[LISTED ENTRIES]

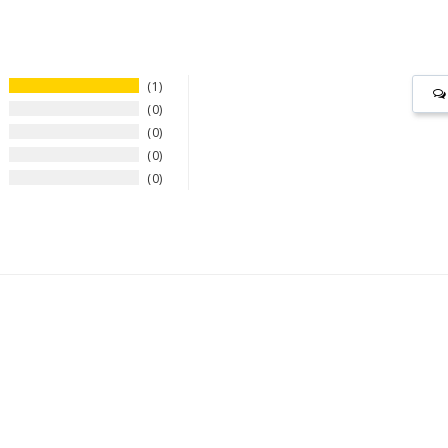
1
0
0
0
0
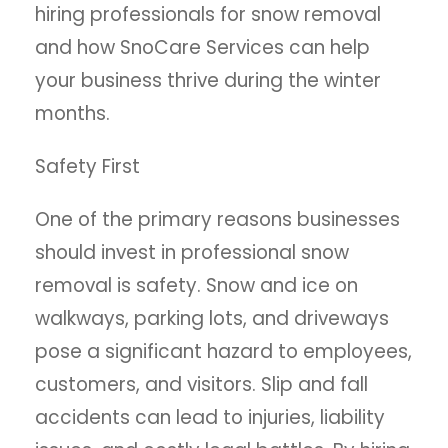
hiring professionals for snow removal
and how SnoCare Services can help
your business thrive during the winter
months.
Safety First
One of the primary reasons businesses
should invest in professional snow
removal is safety. Snow and ice on
walkways, parking lots, and driveways
pose a significant hazard to employees,
customers, and visitors. Slip and fall
accidents can lead to injuries, liability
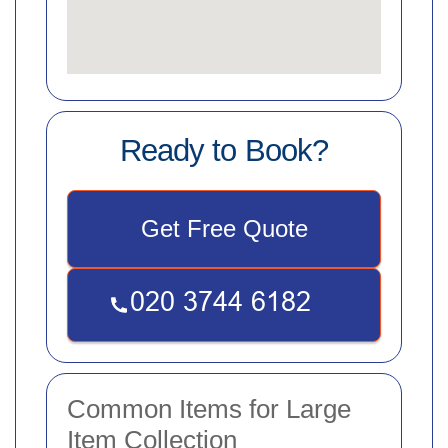
Ready to Book?
Get Free Quote
Common Items for Large
Item Collection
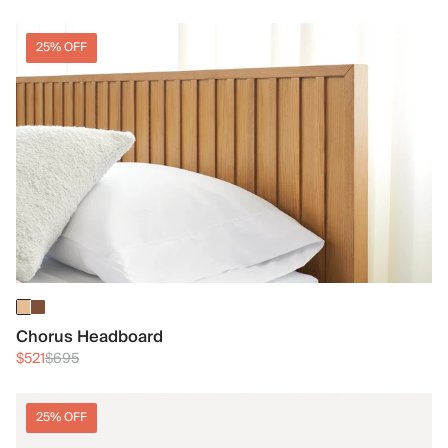
25% OFF
Chorus Headboard
$521
$695
25% OFF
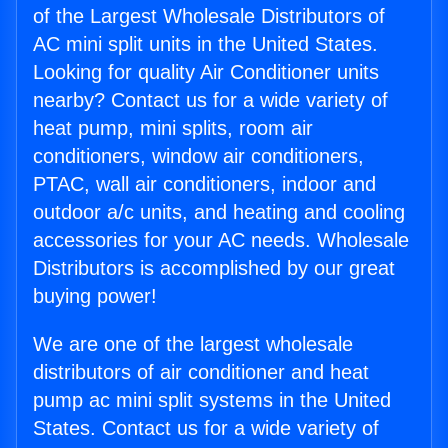
of the Largest Wholesale Distributors of
AC mini split units in the United States.
Looking for quality Air Conditioner units
nearby? Contact us for a wide variety of
heat pump, mini splits, room air
conditioners, window air conditioners,
PTAC, wall air conditioners, indoor and
outdoor a/c units, and heating and cooling
accessories for your AC needs. Wholesale
Distributors is accomplished by our great
buying power!
We are one of the largest wholesale
distributors of air conditioner and heat
pump ac mini split systems in the United
States. Contact us for a wide variety of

[/LISTED ENTRIES]

When an image appears in the data, skip it and output the rest exactly.

1
0
0
0
0
hiring professionals for snow removal
and how SnoCare Services can help
your business thrive during the winter
months.
Safety First
One of the primary reasons businesses
should invest in professional snow
removal is safety. Snow and ice on
walkways, parking lots, and driveways
pose a significant hazard to employees,
customers, and visitors. Slip and fall
accidents can lead to injuries, liability
Ready to Book?
Get Free Quote
Common Items for Large
Item Collection
25% OFF
Chorus Headboard
$521
$695
25% OFF
of the Largest Wholesale Distributors of
AC mini split units in the United States.
Looking for quality Air Conditioner units
nearby? Contact us for a wide variety of
heat pump, mini splits, room air
conditioners, window air conditioners,
PTAC, wall air conditioners, indoor and
outdoor a/c units, and heating and cooling
accessories for your AC needs. Wholesale
Distributors is accomplished by our great
buying power!
We are one of the largest wholesale
distributors of air conditioner and heat
pump ac mini split systems in the United
States. Contact us for a wide variety of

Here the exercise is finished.